The push for embedded speech comes at a time when manufacturers are trying to cram ever more functions into ever smaller devices. "There's just not enough room for all the buttons and displays," says Erik Soule, director of marketing for Sensory Inc. (Santa Clara, Calif.), a developer of embedded speech products. A voice interface that lets you say the name of that Beatles song you want to listen to, rather than delving through your iPod's multiple menus, offers a less frustrating alternative. "We look at voice as a great complement to the visual and touch user interfaces," Soule says.

Will consumers buy it? The Kelsey Group (Princeton, N.J.), one of the few analyst firms that track embedded speech, thinks so. In a white paper issued in July, Kelsey projected that software licenses from embedded speech will grow from US $8 million this year to $277 million in 2006, making it one of the fastest-growing segments of the speech market. That said, speech is not a business where good products translate into easy profits: witness the 1999 collapse of Lernout and Hauspie, until then an industry leader and holder of some of the best technology around.

Still, a wide range of little and big companies are now getting into the embedded speech market. This includes established players, like IBM and Philips [ranked (5) and (24), respectively, among the Top 100 R and D Spenders, which both have higher-end speech recognition products and decades of research experience.
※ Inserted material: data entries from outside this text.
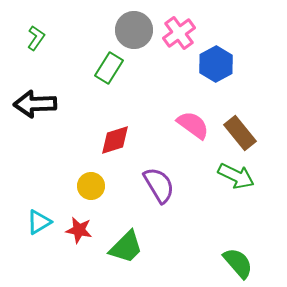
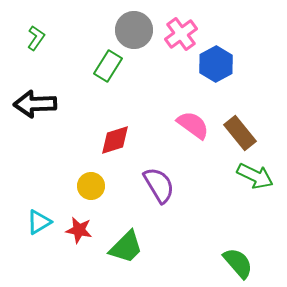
pink cross: moved 2 px right, 1 px down
green rectangle: moved 1 px left, 2 px up
green arrow: moved 19 px right
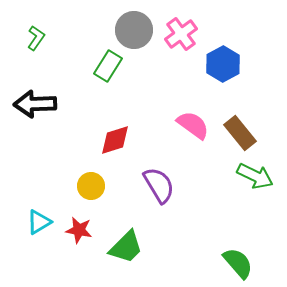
blue hexagon: moved 7 px right
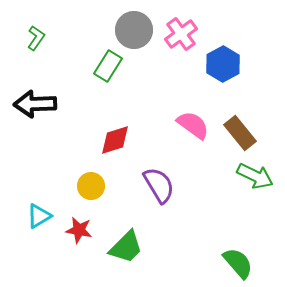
cyan triangle: moved 6 px up
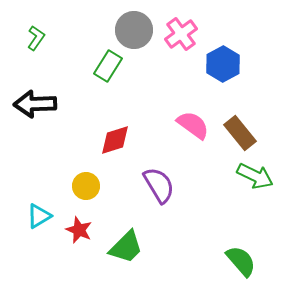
yellow circle: moved 5 px left
red star: rotated 12 degrees clockwise
green semicircle: moved 3 px right, 2 px up
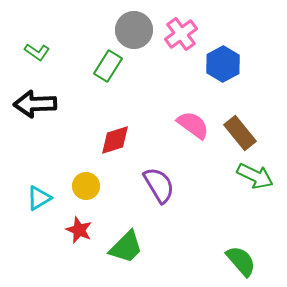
green L-shape: moved 1 px right, 14 px down; rotated 90 degrees clockwise
cyan triangle: moved 18 px up
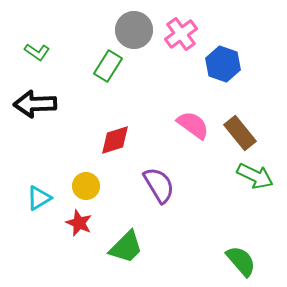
blue hexagon: rotated 12 degrees counterclockwise
red star: moved 7 px up
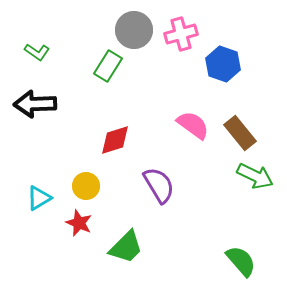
pink cross: rotated 20 degrees clockwise
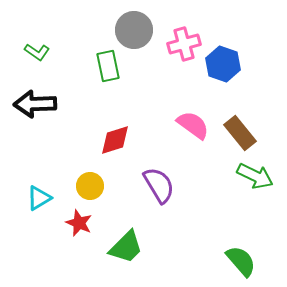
pink cross: moved 3 px right, 10 px down
green rectangle: rotated 44 degrees counterclockwise
yellow circle: moved 4 px right
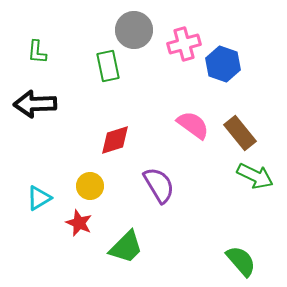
green L-shape: rotated 60 degrees clockwise
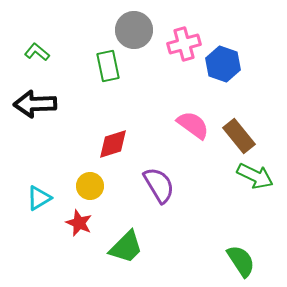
green L-shape: rotated 125 degrees clockwise
brown rectangle: moved 1 px left, 3 px down
red diamond: moved 2 px left, 4 px down
green semicircle: rotated 8 degrees clockwise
It also includes smaller firms like Sensory, Advanced Recognition Technology, and Voice Signal Technologies, which focus on embedded technology [see chart, Who's Getting Into Embedded Speech].

They're betting on a wide range of applications. A few, like voice dialing, have already entered the mainstream, while others, like voice-activated light switches and TV sets, remain a novelty, and still others, like composing e-mail on your cellphone and retrieving directions while driving, lie farther out on the technological horizon.